With relatively cheap, highly refined, very convenient, pre-packed food, fast food and take-aways on every corner, obesity is running rampant. Some experts say we are bang, smack in the middle of a full blown obesity epidemic. It's no wonder then, that every magazine, newspaper, TV channel and yes, even internet site, is full of all sorts of diets. The question that often remains unanswered though is, do they work and even more importantly are they safe?
Here at minor-ailments.com we prefer to stick with scientifically proven methods, and diets are no exception. Two of the more recent diets to gain popularity are the low-carb/high-fat (LCHF) and high-carb/low-fat (HCLF) diets. Essentially this involves separating your carbs and fats as much as possible and eating more of one to compensate for the lack of the other one. Sounds fun doesn't it?
A group of researchers from down under decided to put the two diets to a test and also see what impact they have on mood and cognitive functions (working memory and speed of cognitive processing). After all what good a diet, if it puts you in a bad mood and interferes with you school and work.
The study was performed on 93 participants, who were divided into 2 groups.
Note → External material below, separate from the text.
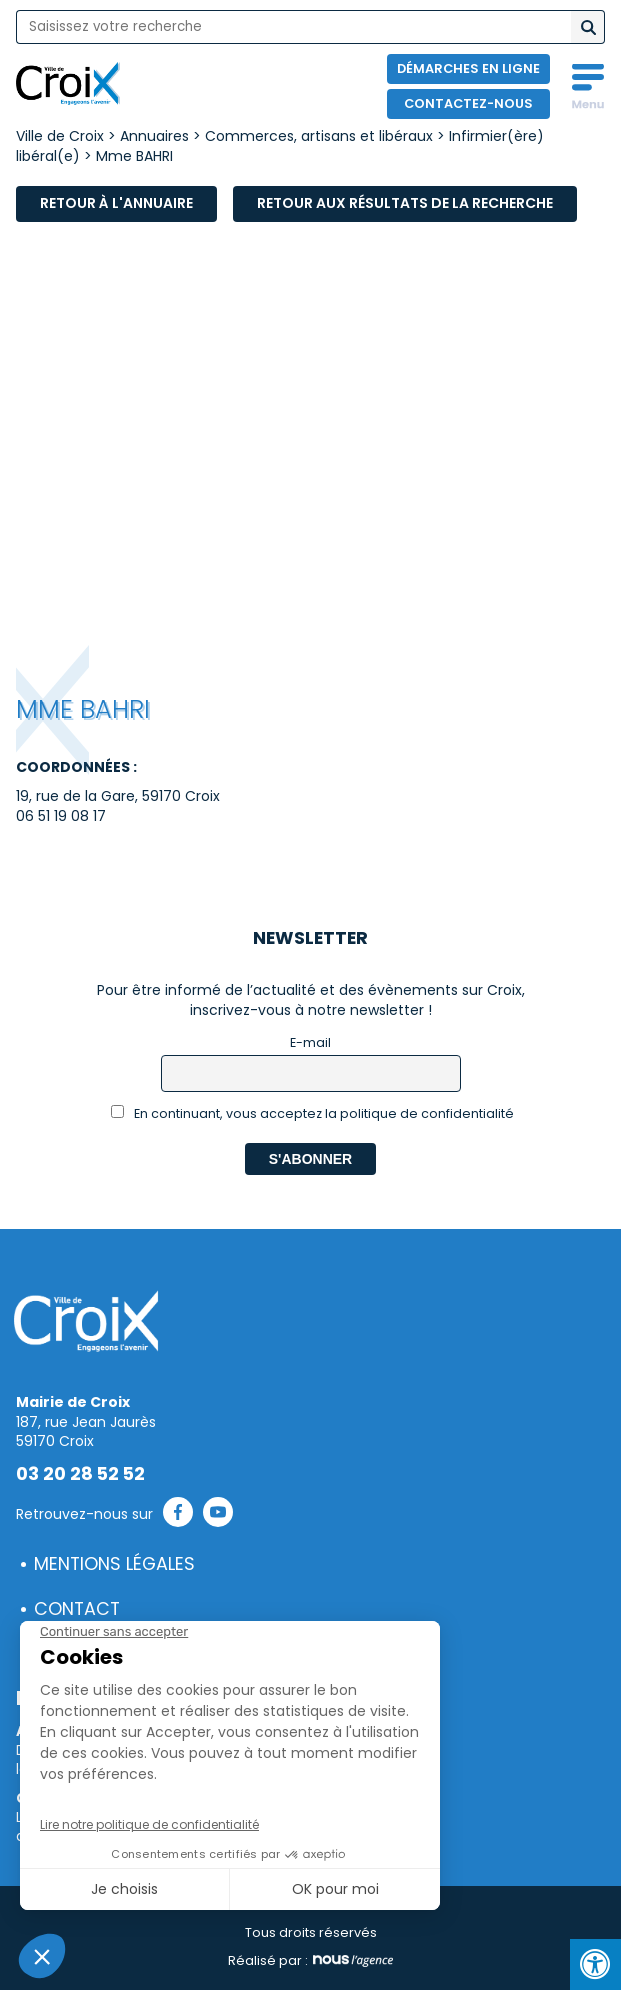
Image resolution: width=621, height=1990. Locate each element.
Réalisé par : (310, 1960)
After 8 weeks both groups had significantly reduced their body weight, with a significantly greater loss in the low carb/high fat group vs high-carb/low-fat or carb group (7,8 ± 0,4 kg vs 6,4 ± 0,4 kg).
After 2 weeks both groups showed significant mood improvement with no significant differences between the 2 groups. The cognitive functions after 8 weeks also improved significantly in both groups, with the high-carb/low-fat group showing significantly better results versus low carb/high fat group, especially in the speed of cognitive processing.
The results demonstrated that both diets do if fact work, with low carb/high fat diet having the edge. What's more both diets improve mood and cognitive functions. Although the improvement of speed of cognitive processing was higher in the high-carb/low-fat group, the concerns about eventual negative effects of low carb/high fat diets were not confirmed.
In the true spirit of scepticism we must to point out that the study was done on a small number of participants and for a relatively short period of time. Further studies would be necessary to confirm these results.